▶ **Problem**: Scan the data below for lines holding the word "Events", and copy each line found.
[Start of section]
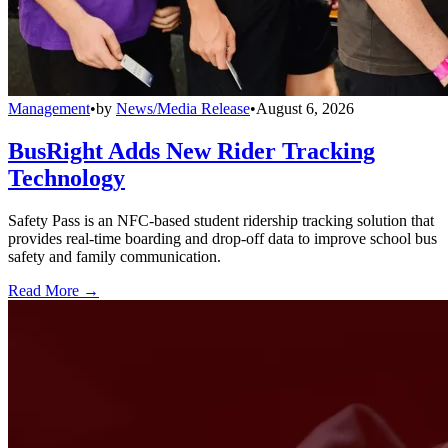
Management
•
by
News/Media Release
•
August 6, 2026
BusRight Adds New Rider Tracking
Technology
Safety Pass is an NFC-based student ridership tracking solution that
provides real-time boarding and drop-off data to improve school bus
safety and family communication.
Read More →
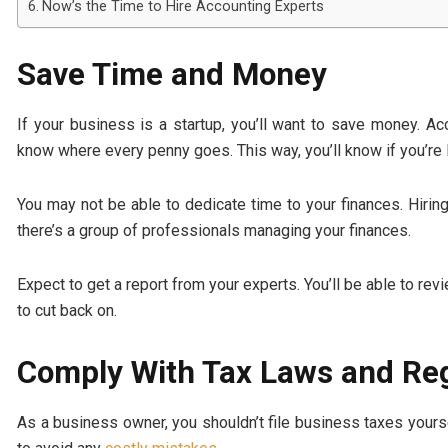
Now’s the Time to Hire Accounting Experts
Save Time and Money
If your business is a startup, you’ll want to save money. A
know where every penny goes. This way, you’ll know if you’re
You may not be able to dedicate time to your finances. Hiri
there’s a group of professionals managing your finances.
Expect to get a report from your experts. You’ll be able to re
to cut back on.
Comply With Tax Laws and Re
As a business owner, you shouldn’t file business taxes yourse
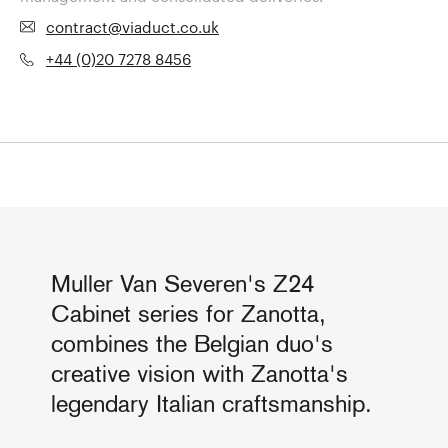
contract@viaduct.co.uk
+44 (0)20 7278 8456
Muller Van Severen's Z24
Cabinet series for Zanotta,
combines the Belgian duo's
creative vision with Zanotta's
legendary Italian craftsmanship.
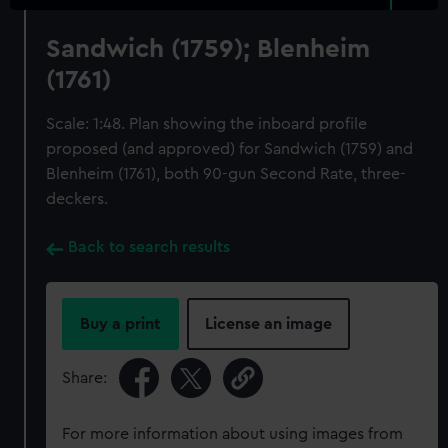
Sandwich (1759); Blenheim
(1761)
Scale: 1:48. Plan showing the inboard profile
proposed (and approved) for Sandwich (1759) and
Blenheim (1761), both 90-gun Second Rate, three-
deckers.
Back to search results
Buy a print
License an image
Share:
For more information about using images from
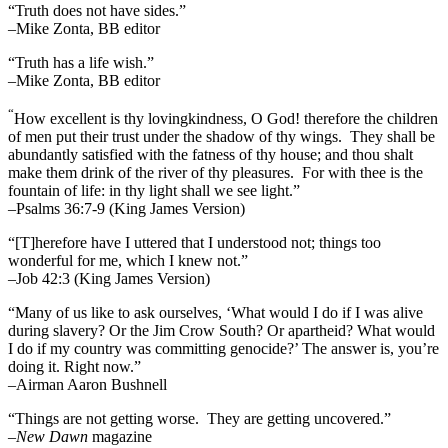
“Truth does not have sides.”
–Mike Zonta, BB editor
“Truth has a life wish.”
–Mike Zonta, BB editor
“
How excellent is thy lovingkindness, O God! therefore the children
of men put their trust under the shadow of thy wings.
They shall be
abundantly satisfied with the fatness of thy house; and thou shalt
make them drink of the river of thy pleasures.
For with thee is the
fountain of life: in thy light shall we see light.”
–Psalms 36:7-9 (King James Version)
“[T]herefore have I uttered that I understood not; things too
wonderful for me, which I knew not.”
–Job 42:3 (King James Version)
“Many of us like to ask ourselves, ‘What would I do if I was alive
during slavery? Or the Jim Crow South? Or apartheid? What would
I do if my country was committing genocide?’ The answer is, you’re
doing it. Right now.”
–Airman Aaron Bushnell
“Things are not getting worse. They are getting uncovered.”
–
New Dawn
magazine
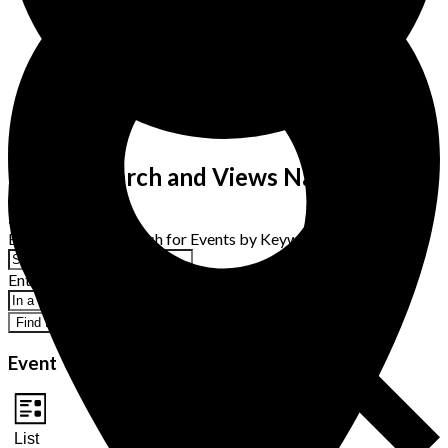
Events Search and Views Navigation
Search
Enter Keyword. Search for Events by Keyword.
Enter Location. Search for Events by Location.
Find Events
Event Views Navigation
List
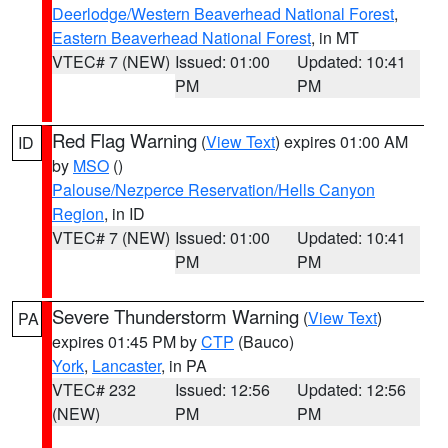
Deerlodge/Western Beaverhead National Forest
,
Eastern Beaverhead National Forest
, in MT
VTEC# 7 (NEW)
Issued: 01:00
Updated: 10:41
PM
PM
Red Flag Warning
(
View Text
) expires 01:00 AM
ID
by
MSO
()
Palouse/Nezperce Reservation/Hells Canyon
Region
, in ID
VTEC# 7 (NEW)
Issued: 01:00
Updated: 10:41
PM
PM
Severe Thunderstorm Warning
(
View Text
)
PA
expires 01:45 PM by
CTP
(Bauco)
York
,
Lancaster
, in PA
VTEC# 232
Issued: 12:56
Updated: 12:56
(NEW)
PM
PM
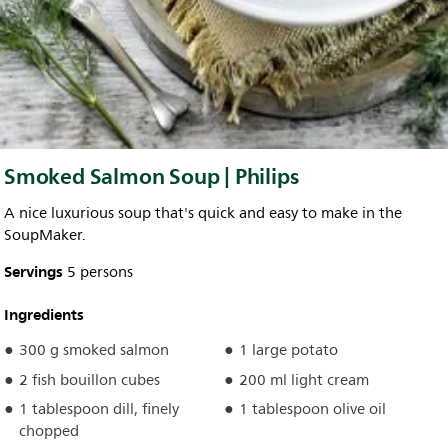
Smoked Salmon Soup | Philips
A nice luxurious soup that's quick and easy to make in the
SoupMaker.
Servings
5 persons
Ingredients
300 g smoked salmon
1 large potato
2 fish bouillon cubes
200 ml light cream
1 tablespoon dill, finely
1 tablespoon olive oil
chopped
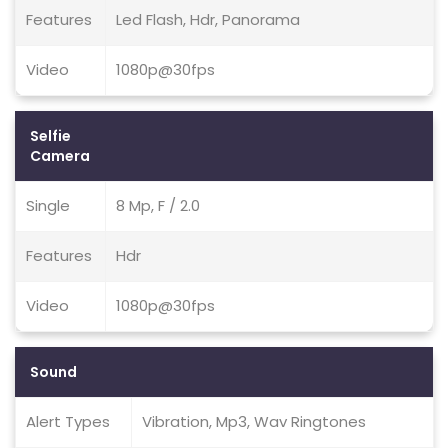
Features
Led Flash, Hdr, Panorama
Video
1080p@30fps
Selfie
Camera
Single
8 Mp, F / 2.0
Features
Hdr
Video
1080p@30fps
Sound
Alert Types
Vibration, Mp3, Wav Ringtones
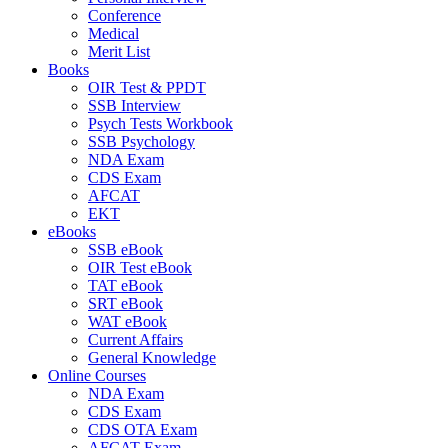
Conference
Medical
Merit List
Books
OIR Test & PPDT
SSB Interview
Psych Tests Workbook
SSB Psychology
NDA Exam
CDS Exam
AFCAT
EKT
eBooks
SSB eBook
OIR Test eBook
TAT eBook
SRT eBook
WAT eBook
Current Affairs
General Knowledge
Online Courses
NDA Exam
CDS Exam
CDS OTA Exam
AFCAT Exam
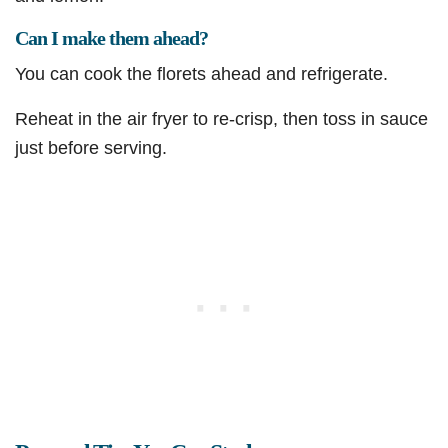
Can I make them ahead?
You can cook the florets ahead and refrigerate.
Reheat in the air fryer to re-crisp, then toss in sauce
just before serving.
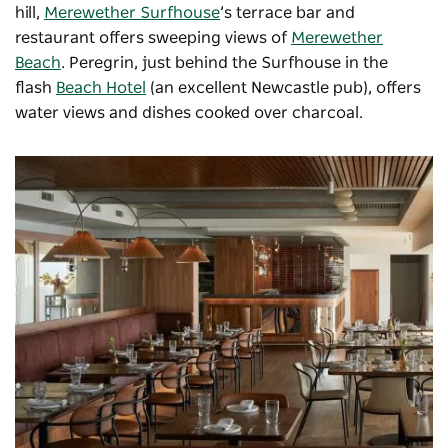
hill,
Merewether Surfhouse
’s terrace bar and
restaurant offers sweeping views of
Merewether
Beach
.
Peregrin
, just behind the Surfhouse in the
flash
Beach Hotel
(an excellent Newcastle pub), offers
water views and dishes cooked over charcoal.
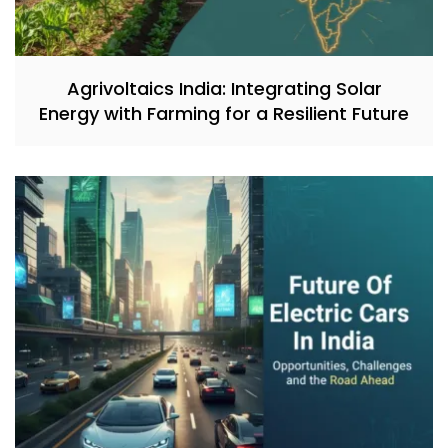
Agrivoltaics India: Integrating Solar
Energy with Farming for a Resilient Future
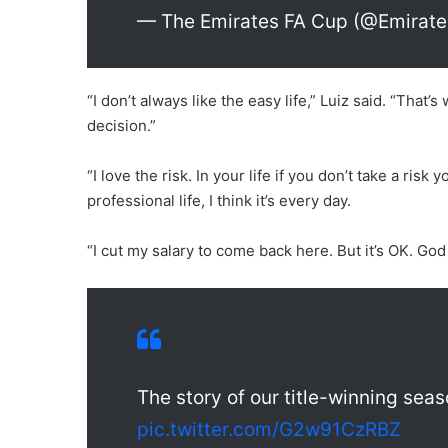
— The Emirates FA Cup (@Emirat
“I don’t always like the easy life,” Luiz said. “That’s
decision.”
“I love the risk. In your life if you don’t take a ris
professional life, I think it’s every day.
“I cut my salary to come back here. But it’s OK. God
The story of our title-winning se
pic.twitter.com/G2w91CzRBZ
[End of section]
▶ **Answer below**:
Events Search and Views Navigation
Enter Keyword. Search for Events by Keyword.
Enter Location. Search for Events by Location.
Find Events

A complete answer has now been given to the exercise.